Monte Carlo Simulation Techniques

Experiments in Statistical Research

Author

Dylan Spicker

Simulation Studies

When we envision doing research in any of the physical sciences, we likely imagine lab or field experiments. Even quantitative research in the social sciences tends to be driven by experimental findings. Experiments are useful for learning about the world owing to the control that we have over the environment. We know the behaviour of all conditions which our external to those of interest, and because of this, any findings we observe can be attributed to the experimental conditions. While statistics research differs in meaningful ways from research in other fields, we also rely heavily on experiments to conduct effective research.

Suppose you are developing a new estimator for a particular quantity that you wish to apply on real-world data. In our classes we have seen that we can often determine theoretical properties of estimators (showing that they are theoretically unbiased, that their variance is a certain value, etc.). This theory, however, is frequently predicated upon sets of assumptions about the underlying data. Sometimes the assumption is that the sample size is growing large enough to be considered infinite. Sometimes the assumptions relate to the underlying distribution of the data. No matter the particular nature, theory tends to be predicated upon a set of assumptions in order to remain valid. However, in practice, we are never going to have infinite data available, and we are not likely to know the exact distribution of the population. How can we be sure that the techniques are going to perform as expected?

The fundamental issue we face is that, when confronted with the real world, statistical estimation is influenced by myriad factors outside of our control. These factors can undermine theoretical results, making the estimators unsuited to the task. The hard part is, however, that from the point of view of someone conducting an analysis, there is no way to tell whether the estimator performed well on a particular data set or not. If we do not know the true value of \(\theta\), it is challenging to know whether \(\widehat{\theta}\) is a good representation of it. To overcome this we use experimental techniques, specifically in the form of simulation studies.

Simulation Study

A simulation study, simulation experiment, numerical experiment, Monte Carlo experiment, or simply simulation is a type of computational experiment designed to test statistical methodology. In a simulation (pseudo) random data are generated by a computer, according to a known probability model. The method under consideration is then applied to these data, and the performance of the method is tested. The probability model may be selected to validate theory (which is to say, it agrees with the underlying assumptions) or it may be tested to determine how the method performs when assumptions are violated, depending on what the experimenter is interested in.
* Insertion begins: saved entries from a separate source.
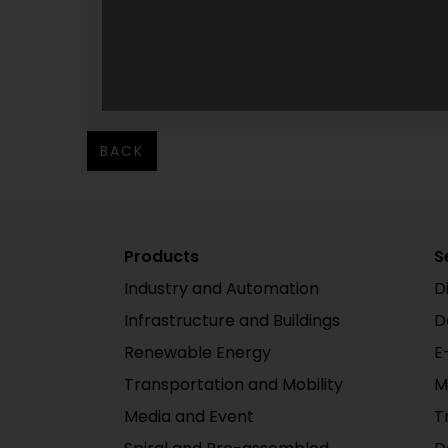
BACK
Products
S
Industry and Automation
D
Infrastructure and Buildings
D
Renewable Energy
E
Transportation and Mobility
M
Media and Event
T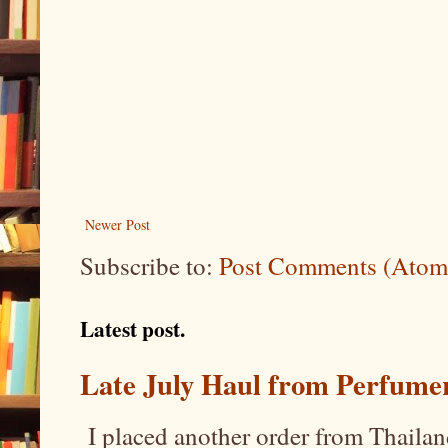
Newer Post
Subscribe to:
Post Comments (Atom
Latest post.
Late July Haul from Perfume
I placed another order from Thailand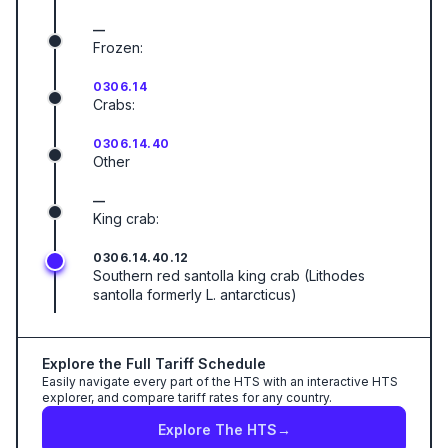
—
Frozen:
0306.14
Crabs:
0306.14.40
Other
—
King crab:
0306.14.40.12
Southern red santolla king crab (Lithodes
santolla formerly L. antarcticus)
Explore the Full Tariff Schedule
Easily navigate every part of the HTS with an interactive HTS
explorer, and compare tariff rates for any country.
Explore The HTS
→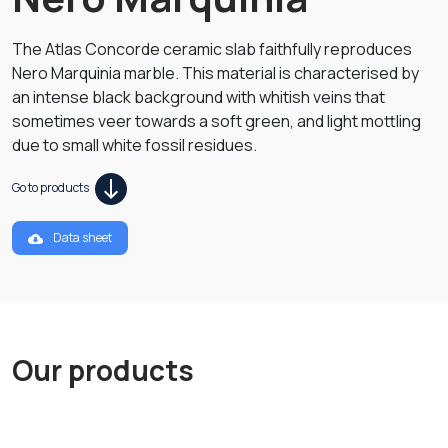
The Atlas Concorde ceramic slab faithfully reproduces
Nero Marquinia marble. This material is characterised by
an intense black background with whitish veins that
sometimes veer towards a soft green, and light mottling
due to small white fossil residues.
Go to products
Data sheet
Our products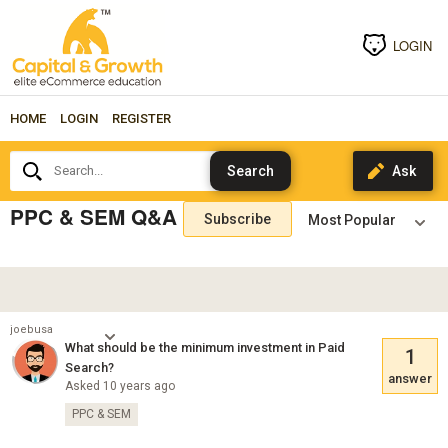
LOGIN
HOME
LOGIN
REGISTER
Search...
PPC & SEM Q&A
Subscribe
joebusa
What should be the minimum investment in Paid
1
Search?
answer
Asked 10 years ago
PPC & SEM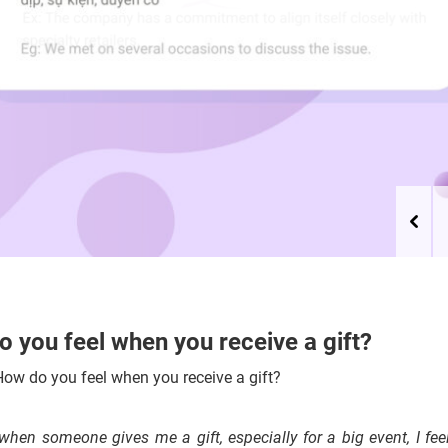
 you feel when you receive a gift?
ow do you feel when you receive a gift?
 when someone gives me a gift, especially for a big event, I fe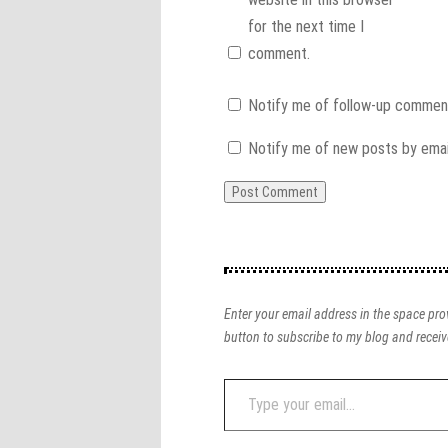
for the next time I
comment.
Notify me of follow-up comment
Notify me of new posts by emai
Enter your email address in the space prov
button to subscribe to my blog and receiv
Type
your
email…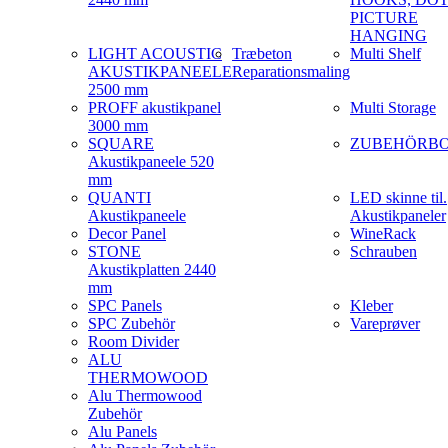
PICTURE
HANGING
LIGHT ACOUSTIC
Træbeton
Multi Shelf
AKUSTIKPANEELE
Reparationsmaling
2500 mm
PROFF akustikpanel
Multi Storage
3000 mm
SQUARE
ZUBEHÖRB
Akustikpaneele 520
mm
QUANTI
LED skinne til.
Akustikpaneele
Akustikpaneler
Decor Panel
WineRack
STONE
Schrauben
Akustikplatten 2440
mm
SPC Panels
Kleber
SPC Zubehör
Vareprøver
Room Divider
ALU
THERMOWOOD
Alu Thermowood
Zubehör
Alu Panels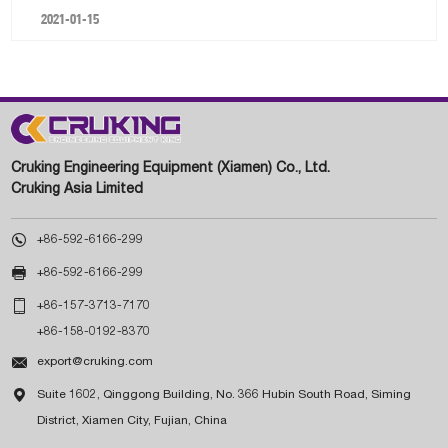
2021-01-15
Cruking Engineering Equipment (Xiamen) Co., Ltd.
Cruking Asia Limited

+86-592-6166-299

+86-592-6166-299

+86-157-3713-7170
+86-158-0192-8370

export@cruking.com

Suite 1602, Qinggong Building, No. 366 Hubin South Road, Siming
District, Xiamen City, Fujian, China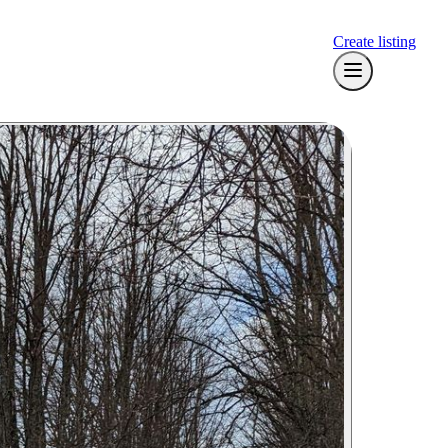
Create listing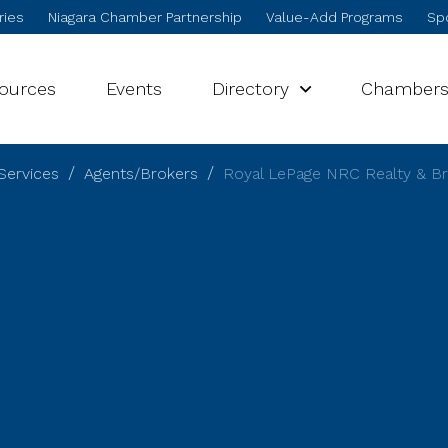
ries
Niagara Chamber Partnership
Value-Add Programs
Spo
sources
Events
Directory
Chamber
Services
Agents/Brokers
Royal LePage NRC Realty & B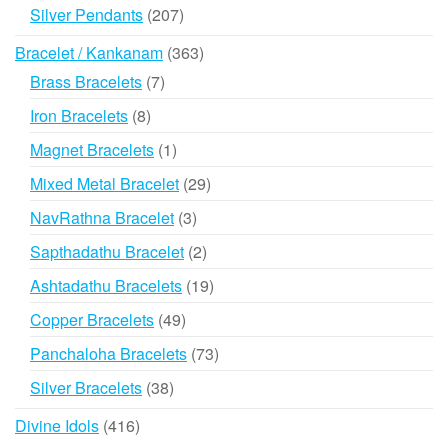
products
207
Silver Pendants
207
products
363
Bracelet / Kankanam
363
products
7
Brass Bracelets
7
products
8
Iron Bracelets
8
products
1
Magnet Bracelets
1
product
29
Mixed Metal Bracelet
29
products
3
NavRathna Bracelet
3
products
2
Sapthadathu Bracelet
2
products
19
Ashtadathu Bracelets
19
products
49
Copper Bracelets
49
products
73
Panchaloha Bracelets
73
products
38
Silver Bracelets
38
products
416
Divine Idols
416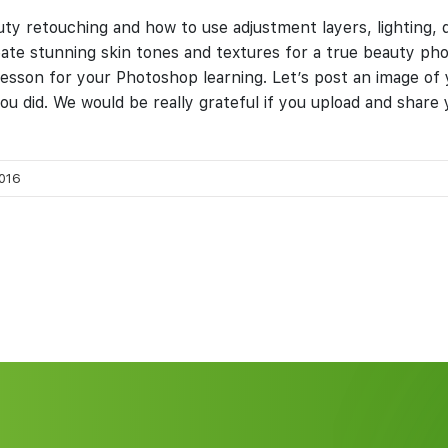
eauty retouching and how to use adjustment layers, lighting,
eate stunning skin tones and textures for a true beauty p
at lesson for your Photoshop learning. Let’s post an image of
u did. We would be really grateful if you upload and shar
016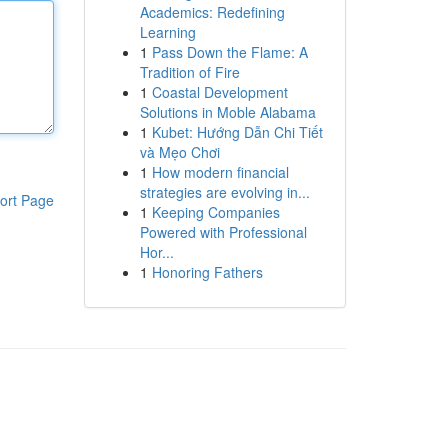
Academics: Redefining
Learning
1
Pass Down the Flame: A
Tradition of Fire
1
Coastal Development
Solutions in Moble Alabama
1
Kubet: Hướng Dẫn Chi Tiết
và Mẹo Chơi
1
How modern financial
strategies are evolving in...
ort Page
1
Keeping Companies
Powered with Professional
Hor...
1
Honoring Fathers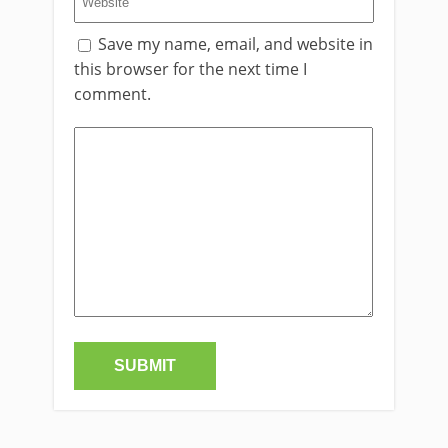
Save my name, email, and website in
this browser for the next time I
comment.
Because the data generation mechanism is known, it is also the case that the performance of the method can be compared to truth. If the method is an estimator, for instance, the true value of the parameter will be known as a point of comparison. If the method is a hypothesis test, the truth value of the hypothesis will be known. This way instead of relying on theoretical results we can check the method against a known standard, and assess how well it performs.

Running a method once is insufficient to determine the performance of the technique. Sampling variability means that a single positive performance (or negative performance) of a technique is not reflective of whether the technique is functional in general. Instead, once an experiment is designed, we repeat this experiment for many independent realizations of the experimental run, and consider the performance over these repeated runs. Here we can assess the variability and get a sense for, on average and in the long-run, how will the method perform.

Monte Carlo Techniques

In statistics, Monte Carlo techniques refer to any class of techniques which rely on the repeated generation of (pseudo) random values in order to understand an underlying phenomenon. Monte Carlo methods are used for many different tasks, but from a Statisticians perspective, the most common reason for application is for simulation experiments.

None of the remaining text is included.